_Exercise details_: Copy the complete listing word for word, but do not carry over any images.

_Information given_:

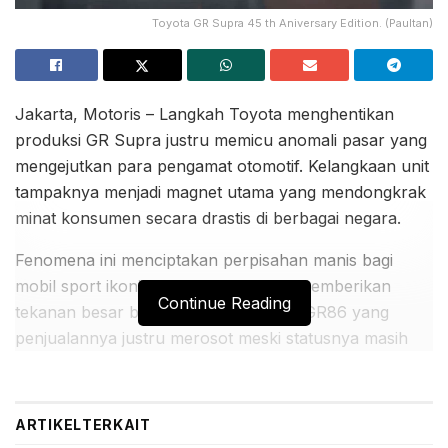
Toyota GR Supra 45 th Aniversary Edition. (Paultan)
Jakarta, Motoris – Langkah Toyota menghentikan
produksi GR Supra justru memicu anomali pasar yang
mengejutkan para pengamat otomotif. Kelangkaan unit
tampaknya menjadi magnet utama yang mendongkrak
minat konsumen secara drastis di berbagai negara.
Fenomena ini menciptakan perpisahan manis bagi
mobil sport ikonik tersebut sekaligus memberikan
Continue Reading
tekanan besar bagi saudaranya yakni GR86 yang
penjualannya justru merosot meski statusnya masih
terus diproduksi.
BACA JUGA:
ARTIKEL
TERKAIT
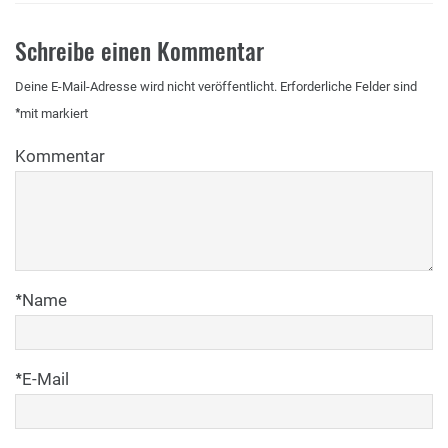
Schreibe einen Kommentar
Deine E-Mail-Adresse wird nicht veröffentlicht.
Erforderliche Felder sind
*
mit
markiert
Kommentar
*
Name
*
E-Mail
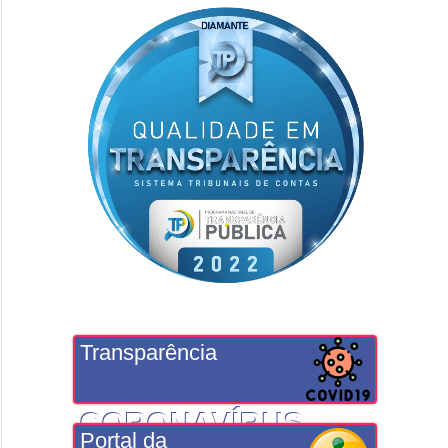
Transparência
CORONAVÍRUS
Portal da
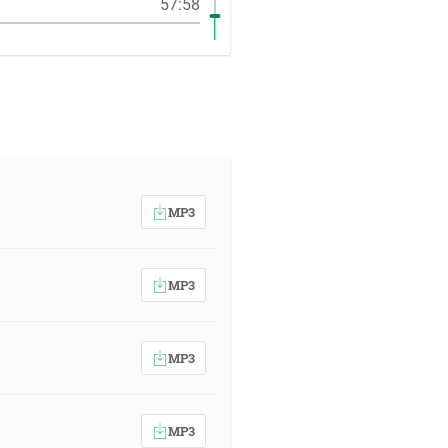
57:58
MP3
MP3
MP3
MP3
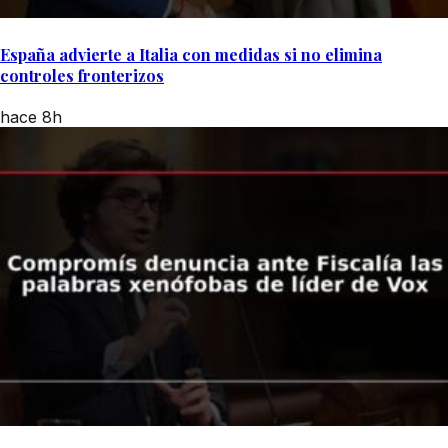
España advierte a Italia con medidas si no elimina
controles fronterizos
hace 8h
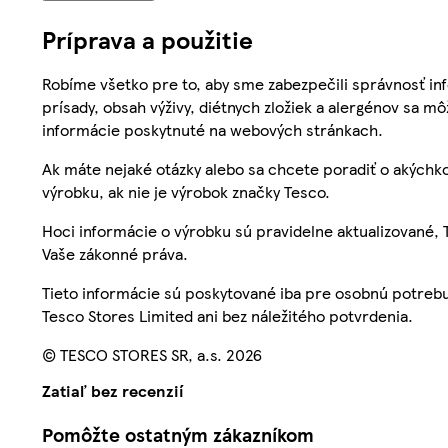
Príprava a použitie
Robíme všetko pre to, aby sme zabezpečili správnosť inf
prísady, obsah výživy, diétnych zložiek a alergénov sa mô
informácie poskytnuté na webových stránkach.
Ak máte nejaké otázky alebo sa chcete poradiť o akýchko
výrobku, ak nie je výrobok značky Tesco.
Hoci informácie o výrobku sú pravidelne aktualizované
Vaše zákonné práva.
Tieto informácie sú poskytované iba pre osobnú potre
Tesco Stores Limited ani bez náležitého potvrdenia.
© TESCO STORES SR, a.s. 2026
Zatiaľ bez recenzií
Pomôžte ostatným zákazníkom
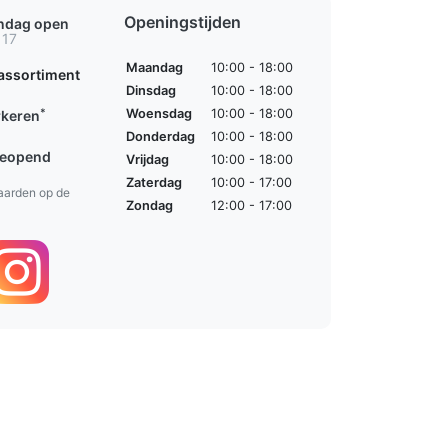
Openingstijden
ondag open
 17
Maandag
10:00 - 18:00
assortiment
Dinsdag
10:00 - 18:00
*
Woensdag
10:00 - 18:00
rkeren
Donderdag
10:00 - 18:00
geopend
Vrijdag
10:00 - 18:00
Zaterdag
10:00 - 17:00
aarden op de
Zondag
12:00 - 17:00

_Result below_:
Toyota GR Supra 45 th Aniversary Edition. (Paultan)
Jakarta, Motoris – Langkah Toyota menghentikan
produksi GR Supra justru memicu anomali pasar yang
mengejutkan para pengamat otomotif. Kelangkaan unit
tampaknya menjadi magnet utama yang mendongkrak
minat konsumen secara drastis di berbagai negara.
Fenomena ini menciptakan perpisahan manis bagi
mobil sport ikonik tersebut sekaligus memberikan
Continue Reading
tekanan besar bagi saudaranya yakni GR86 yang
penjualannya justru merosot meski statusnya masih
terus diproduksi.
BACA JUGA:
ARTIKEL
TERKAIT
Schreibe einen Kommentar
Deine E-Mail-Adresse wird nicht veröffentlicht.
Erforderliche Felder sind
*
mit
markiert
Kommentar
*
Name
*
E-Mail
Transparência
CORONAVÍRUS
Portal da
57:58
MP3
MP3
MP3
MP3
España advierte a Italia con medidas si no elimina
controles fronterizos
hace 8h
Príprava a použitie
Robíme všetko pre to, aby sme zabezpečili správnosť inf
prísady, obsah výživy, diétnych zložiek a alergénov sa mô
informácie poskytnuté na webových stránkach.
Ak máte nejaké otázky alebo sa chcete poradiť o akýchko
výrobku, ak nie je výrobok značky Tesco.
Hoci informácie o výrobku sú pravidelne aktualizované
Vaše zákonné práva.
Tieto informácie sú poskytované iba pre osobnú potre
Tesco Stores Limited ani bez náležitého potvrdenia.
© TESCO STORES SR, a.s. 2026
Zatiaľ bez recenzií
Pomôžte ostatným zákazníkom
Openingstijden
ondag open
 17
Maandag
10:00 - 18:00
assortiment
Dinsdag
10:00 - 18:00
*
Woensdag
10:00 - 18:00
rkeren
Donderdag
10:00 - 18:00
geopend
Vrijdag
10:00 - 18:00
Zaterdag
10:00 - 17:00
aarden op de
Zondag
12:00 - 17:00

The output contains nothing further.